CCDC > Case Studies > GOLD in Action: Foiling a Protein–Protein Interaction to Help Fight Cancer

GOLD in Action: Foiling a Protein–Protein Interaction to Help Fight Cancer

An example of results for protein ligand docking with GOLD.

Drug Repurposing Using GOLD: the Search for a New Non-Covalent Inhibitor

Here we highlight a work by Xia Zhang, Qingxiang Sun, and co-workers, where the team used the protein docking software GOLD and CHEMPLP-based ranking to identify an approved drug as an inhibitor of a key protein–protein interaction (PPI) in the fight against cancer.

The full article can be accessed here – J. Med. Chem. 2023, 66, 2, 1574–1582.

The Target: CRM1

Chromosome region maintenance 1 (CRM1), also known as exportin 1 (XPO1), is a nuclear export protein that is overexpressed in many cancer types.

CRM1 is hence an attractive cancer drug target that has been the centre of several development programs.

Non-Covalent Inhibitors

Selinexor (KPT-330) is a covalent CRM1 inhibitor that was approved in 2019.

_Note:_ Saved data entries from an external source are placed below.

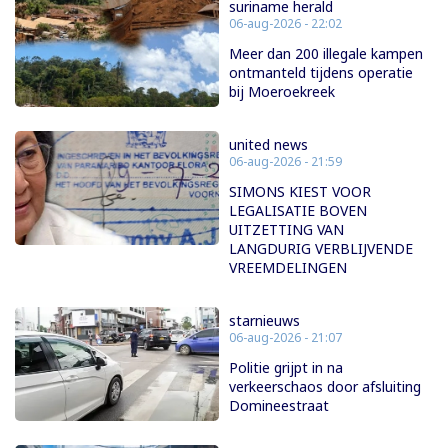
suriname herald
06-aug-2026 - 22:02
Meer dan 200 illegale kampen
ontmanteld tijdens operatie
bij Moeroekreek
united news
06-aug-2026 - 21:59
SIMONS KIEST VOOR
LEGALISATIE BOVEN
UITZETTING VAN
LANGDURIG VERBLIJVENDE
VREEMDELINGEN
starnieuws
06-aug-2026 - 21:07
Politie grijpt in na
verkeerschaos door afsluiting
Domineestraat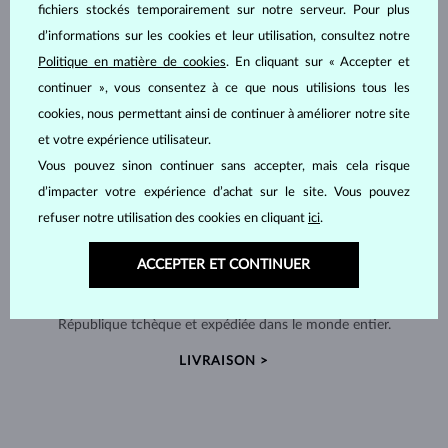
fichiers stockés temporairement sur notre serveur. Pour plus
d’informations sur les cookies et leur utilisation, consultez notre
Politique en matière de cookies
. En cliquant sur « Accepter et
continuer », vous consentez à ce que nous utilisions tous les
cookies, nous permettant ainsi de continuer à améliorer notre site
et votre expérience utilisateur.
Vous pouvez sinon continuer sans accepter, mais cela risque
d’impacter votre expérience d’achat sur le site. Vous pouvez
refuser notre utilisation des cookies en cliquant
ici
.
ACCEPTER ET CONTINUER
FABRIQUÉS À LA MAIN À PRAGUE
Chaque pièce est fabriquée à la main dans notre atelier en
République tchèque et expédiée dans le monde entier.
LIVRAISON >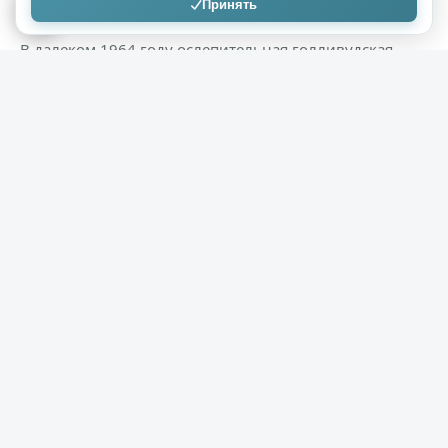
( 19 фото )
Принять
В далеком 1964 году ослепительная голливудская
блондинка Джейн Мэнсфилд , известная своими
выдающимися формами, заявила о намерении
баллотироваться на пост президента Соединенных
Штатов. Эта новость мгновенно взорвала
информационное пространство, хотя сегодня каждому
ясно, что это был не более чем гениальный
рекламный ход.
+730
20,5к
0
GenaNikitin
11.03.2026
Трещина в монолите: почему «Единая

Despite being more difficult to develop, non-covalent inhibitors may offer better safety and efficacy profiles, along with increased resilience to resistance.

Drug Repurposing

In this work, the team used a drug repurposing approach to search for non-covalent inhibitors effective against CRM1.

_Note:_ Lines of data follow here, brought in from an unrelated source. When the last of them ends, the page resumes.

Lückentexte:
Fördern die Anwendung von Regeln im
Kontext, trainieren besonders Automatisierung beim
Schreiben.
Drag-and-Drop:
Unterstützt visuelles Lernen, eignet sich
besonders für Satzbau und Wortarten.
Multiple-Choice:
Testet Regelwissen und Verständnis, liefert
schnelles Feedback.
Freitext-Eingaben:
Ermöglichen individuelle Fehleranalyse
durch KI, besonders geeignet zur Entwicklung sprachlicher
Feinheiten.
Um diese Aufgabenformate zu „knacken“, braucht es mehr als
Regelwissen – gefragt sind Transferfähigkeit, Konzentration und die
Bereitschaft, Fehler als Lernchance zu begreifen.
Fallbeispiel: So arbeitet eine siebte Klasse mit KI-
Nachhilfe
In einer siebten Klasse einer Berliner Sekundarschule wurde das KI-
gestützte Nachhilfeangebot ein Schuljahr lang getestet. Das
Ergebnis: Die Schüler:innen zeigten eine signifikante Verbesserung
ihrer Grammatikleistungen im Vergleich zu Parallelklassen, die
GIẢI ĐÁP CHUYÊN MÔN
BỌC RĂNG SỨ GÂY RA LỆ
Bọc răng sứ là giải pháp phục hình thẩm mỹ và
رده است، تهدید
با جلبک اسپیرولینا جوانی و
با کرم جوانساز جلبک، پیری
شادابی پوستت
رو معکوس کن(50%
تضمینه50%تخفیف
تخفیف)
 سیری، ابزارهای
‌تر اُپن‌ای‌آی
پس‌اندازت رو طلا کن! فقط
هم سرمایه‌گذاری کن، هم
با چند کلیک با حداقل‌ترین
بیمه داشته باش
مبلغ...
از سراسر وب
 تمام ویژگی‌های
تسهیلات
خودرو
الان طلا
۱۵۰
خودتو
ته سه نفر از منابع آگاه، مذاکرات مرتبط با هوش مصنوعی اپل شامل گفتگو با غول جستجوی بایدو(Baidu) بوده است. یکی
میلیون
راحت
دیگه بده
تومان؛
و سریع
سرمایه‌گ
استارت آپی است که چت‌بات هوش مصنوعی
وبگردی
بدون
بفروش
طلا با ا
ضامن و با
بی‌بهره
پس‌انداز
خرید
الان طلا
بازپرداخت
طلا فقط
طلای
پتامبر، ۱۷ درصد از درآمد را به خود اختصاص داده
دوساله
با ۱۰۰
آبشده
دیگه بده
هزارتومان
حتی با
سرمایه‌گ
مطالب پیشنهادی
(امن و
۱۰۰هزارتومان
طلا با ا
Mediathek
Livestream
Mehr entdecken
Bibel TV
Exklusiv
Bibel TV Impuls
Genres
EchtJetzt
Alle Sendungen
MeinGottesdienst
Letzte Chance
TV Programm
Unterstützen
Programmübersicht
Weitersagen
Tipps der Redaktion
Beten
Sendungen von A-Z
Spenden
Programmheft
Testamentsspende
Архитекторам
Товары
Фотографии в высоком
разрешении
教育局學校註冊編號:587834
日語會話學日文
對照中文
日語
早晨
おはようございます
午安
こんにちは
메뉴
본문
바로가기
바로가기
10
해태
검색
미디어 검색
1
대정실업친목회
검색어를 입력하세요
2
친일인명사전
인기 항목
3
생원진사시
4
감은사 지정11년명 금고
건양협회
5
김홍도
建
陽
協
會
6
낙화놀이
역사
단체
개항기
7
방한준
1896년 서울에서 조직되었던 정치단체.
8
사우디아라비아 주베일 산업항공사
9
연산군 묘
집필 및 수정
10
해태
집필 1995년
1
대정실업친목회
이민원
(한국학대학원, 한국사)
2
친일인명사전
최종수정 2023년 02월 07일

Docking studies with GOLD led to the identification of zafirlukast as a non-covalent binder, which displayed in vitro activity against a broad range of cancer types.

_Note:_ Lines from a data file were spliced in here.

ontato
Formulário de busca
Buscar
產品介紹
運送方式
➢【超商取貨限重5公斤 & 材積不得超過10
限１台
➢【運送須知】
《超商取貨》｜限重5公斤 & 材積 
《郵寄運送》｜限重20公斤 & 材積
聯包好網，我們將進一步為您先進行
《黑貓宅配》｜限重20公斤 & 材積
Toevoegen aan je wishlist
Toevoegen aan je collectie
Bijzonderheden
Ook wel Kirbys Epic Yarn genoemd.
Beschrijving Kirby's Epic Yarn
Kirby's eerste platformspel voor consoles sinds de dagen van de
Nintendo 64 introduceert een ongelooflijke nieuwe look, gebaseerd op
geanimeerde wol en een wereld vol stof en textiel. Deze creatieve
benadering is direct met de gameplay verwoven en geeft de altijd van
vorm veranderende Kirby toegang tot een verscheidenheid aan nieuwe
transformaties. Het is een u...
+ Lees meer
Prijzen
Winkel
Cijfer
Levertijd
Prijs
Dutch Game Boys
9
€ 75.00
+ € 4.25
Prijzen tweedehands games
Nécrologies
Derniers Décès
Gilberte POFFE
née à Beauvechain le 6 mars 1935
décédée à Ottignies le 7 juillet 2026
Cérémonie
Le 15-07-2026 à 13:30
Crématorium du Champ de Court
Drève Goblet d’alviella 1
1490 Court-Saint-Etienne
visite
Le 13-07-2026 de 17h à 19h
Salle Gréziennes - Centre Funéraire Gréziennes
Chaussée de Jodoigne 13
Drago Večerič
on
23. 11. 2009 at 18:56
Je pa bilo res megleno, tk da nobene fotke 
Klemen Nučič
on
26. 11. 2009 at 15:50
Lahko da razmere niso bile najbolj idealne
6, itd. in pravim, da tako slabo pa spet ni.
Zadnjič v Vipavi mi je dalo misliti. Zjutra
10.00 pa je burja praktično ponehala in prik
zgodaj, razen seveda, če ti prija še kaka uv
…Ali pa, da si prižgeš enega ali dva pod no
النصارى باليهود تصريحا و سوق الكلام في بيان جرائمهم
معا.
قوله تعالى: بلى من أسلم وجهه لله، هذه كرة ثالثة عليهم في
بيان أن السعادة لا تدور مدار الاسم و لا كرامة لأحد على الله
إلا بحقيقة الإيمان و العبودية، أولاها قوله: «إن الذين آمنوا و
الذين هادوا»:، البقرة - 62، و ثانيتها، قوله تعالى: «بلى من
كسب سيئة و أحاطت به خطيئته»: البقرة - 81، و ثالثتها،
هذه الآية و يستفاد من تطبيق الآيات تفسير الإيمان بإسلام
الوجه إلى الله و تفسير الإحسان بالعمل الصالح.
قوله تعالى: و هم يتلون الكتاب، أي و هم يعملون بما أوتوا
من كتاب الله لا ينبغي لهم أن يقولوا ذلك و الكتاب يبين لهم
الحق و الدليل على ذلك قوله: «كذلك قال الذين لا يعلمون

A Drug Repurposing Approach Using GOLD

The study started with virtual screening of marketed drugs against CRM1 to identify potential lead scaffolds for this target.

The structures of the approved drugs were docked into the CRM1 active site and docking studies were performed using GOLD. Docked poses were scored using CCDC’s CHEMPLP, and the researchers ranked the poses by the CHEMPLP scores.

Based on the output of GOLD, zafirlukast (ZAF) was identified as a novel non-covalent and stable CRM1 inhibitor first using a nuclear-export-signal (NES) pull-down assay and then through further in vitro studies.

The researchers also observed resilience to the C528S mutation in ZAF, an obstacle to other ligands.

The Binding Mode of ZAF and Its Activity

To investigate the binding mode of ZAF, the team obtained a crystal structure of the latter complexed with CRM1. It was observed that ZAF closely matched the shape of the markedly flexible NES groove of CRM1, and that the observed interaction between ZAF and CRM1 was entirely hydrophobic, with no hydrogen bonds present.

These observations enabled the scientists to expand the study to other ZAF derivatives. In particular, molecular docking with GOLD suggested that the m-tolyl and p-tolyl ZAF derivatives were also compatible with the NES groove of CRM1.

Finally, ZAF displayed activity against a broad range of cancer types in vitro, inhibiting the growth of cancer cells, and synergy was observed when combined with the chemotherapy drug doxorubicin.

By using a drug repurposing approach, this work reveals key findings in the design of novel non-covalent CRM1 inhibitors for the fight against cancer.